PRP contains a cocktail of growth factors activating TGFβ, which lead to chemotaxis, proliferation, and differentiation of mesenchymal stem cells. PRP stimulates cellular anabolism, anti-inflammatory properties, chondrocyte proliferation, and extracellular matrix production. In addition to the aforementioned properties of PRP, interaction of PRP with fibrinogen produces a scaffolding effect on PRP, justifying the PRP application for the treatment of cartilage pathologies[19]. PRF can enhance the healing process in a variety of injuries including cartilage repair, rotator cuff surgery, and anterior cruciate ligament surgery. However, the results are inconclusive. A Previous study generally supports “the benefits of PRF as a useful adjuvant for a range of chronic muscle, tendon, bone, or other soft tissue injuries”[20].

After administering PRP and PRF in two groups of animal cartilage injury, the histopathological studies revealed better and earlier cartilage regeneration in the PRF group compared with the PRP group. The finding was observed in the 4th postoperative week and continued until the 12th postoperative week[21], which is variable with the findings of the present study indicating the viable chondrocyte percentage is statistically higher after the administration of PLGF in block cartilages. Adding PLGF to the diced cartilage causes a statistically important increase in the cell necrosis percentage.

PRFM significantly enhanced the chondrocyte viability of diced cartilage grafts.

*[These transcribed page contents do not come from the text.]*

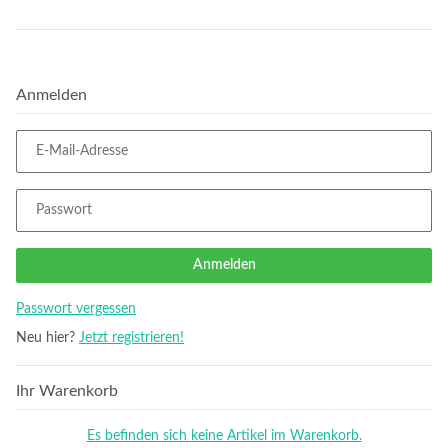
Anmelden
E-Mail-Adresse
Passwort
Anmelden
Passwort vergessen
Neu hier?
Jetzt registrieren!
Ihr Warenkorb
Es befinden sich keine Artikel im Warenkorb.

Additionally, there were lower inflammation and fibrosis, attributed to PRFM biocompatibility[22].

A compression study between bared diced cartilage, diced cartilage wrapped with poly (lactic-co-glycolic) acid (PLGA), and blended PRP-diced cartilage wrapped with PLGA revealed no significant differences in chondrocyte nucleus loss, inflammation, fibrosis, biomechanical analysis, and gross graft resorption between the bared diced cartilage and the PRP blended-diced cartilage wrapped with PLGA. However, all of these parameters had the worst condition in the diced cartilage wrapped with PLGA membrane group[23].

Based on the results of the present study, increasing PLGF to cartilage graft, especially crushed grafts, caused a statistically significant improvement in increasing the weight of the cartilage graft.

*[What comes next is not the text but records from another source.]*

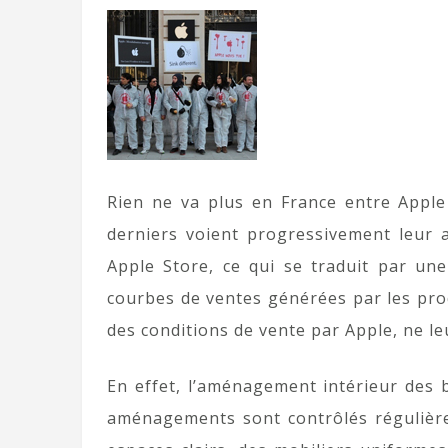
Rien ne va plus en France entre Apple 
derniers voient progressivement leur a
Apple Store, ce qui se traduit par une 
courbes de ventes générées par les prod
des conditions de vente par Apple, ne 
En effet, l’aménagement intérieur des 
aménagements sont contrôlés régulièrem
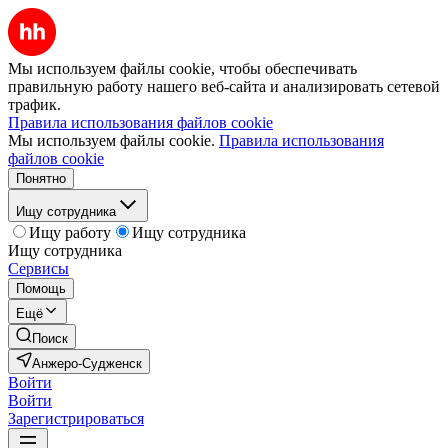
Мы используем файлы cookie, чтобы обеспечивать
правильную работу нашего веб-сайта и анализировать сетевой
трафик.
Правила использования файлов cookie
Мы используем файлы cookie.
Правила использования
файлов cookie
Понятно
Ищу сотрудника
Ищу работу
Ищу сотрудника
Ищу сотрудника
Сервисы
Помощь
Ещё
Поиск
Анжеро-Судженск
Войти
Войти
Зарегистрироваться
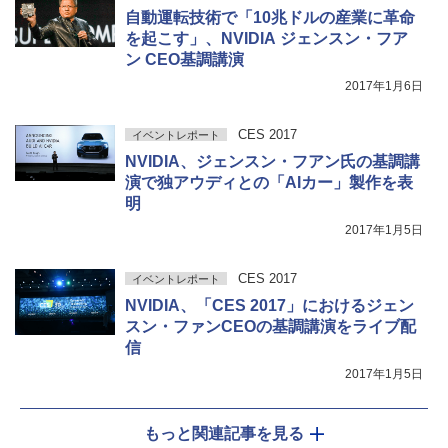
自動運転技術で「10兆ドルの産業に革命
を起こす」、NVIDIA ジェンスン・フア
ン CEO基調講演
2017年1月6日
CES 2017
イベントレポート
NVIDIA、ジェンスン・フアン氏の基調講
演で独アウディとの「AIカー」製作を表
明
2017年1月5日
CES 2017
イベントレポート
NVIDIA、「CES 2017」におけるジェン
スン・ファンCEOの基調講演をライブ配
信
2017年1月5日
もっと関連記事を見る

The study of Ali G. focused on four forms of diced cartilage grafts, namely, unwrapped, wrapped with fascia, wrapped with oxidized cellulose, and wrapped with PRF. The group wrapped with oxidized cellulose had the lowest significant viability. There were no statistically significant differences among other groups in terms of the mean percentages of inflammation, fibrosis, and vascularization[24].

Furthermore, the fibrosis and ossification percentage increased after adding PLGF to the cartilage grafts, which was not statistically significant.

Topkara et al. compared nucleus loss, calcification, inflammation, giant cell formation, and chondrocyte proliferation among five diced cartilage groups including bare diced cartilage, diced cartilage wrapped with fascia, diced cartilage wrapped with fenestrated fascia, diced cartilage wrapped with concentrated growth factor (CGF), and diced cartilage wrapped with blood glue. The lowest loss of chondrocyte nuclei was in the Concentrated Growth Factors (CGF) group, but no significant difference was reported between the CGF group and the bare diced cartilage group. The highest chondrocyte proliferation was observed in the CGF group. However, bone metaplasia had the lowest value in the bare diced cartilage group[25].

In the present study, a statistically significant difference was reported in the inflammation percentage when the PLGF was added to the crushed cartilage. In addition, this variable increased when PLGF was added to the diced and block cartilage. However, there was no statistically significant difference in these cases.

Rolling diced cartilage by fibrin scafold

CONCLUSION

The PLGF only attenuates the properties of each cartilage preparation method and cannot change them.

CONFLICT OF INTEREST

The authors declare that there is no conflict of interests.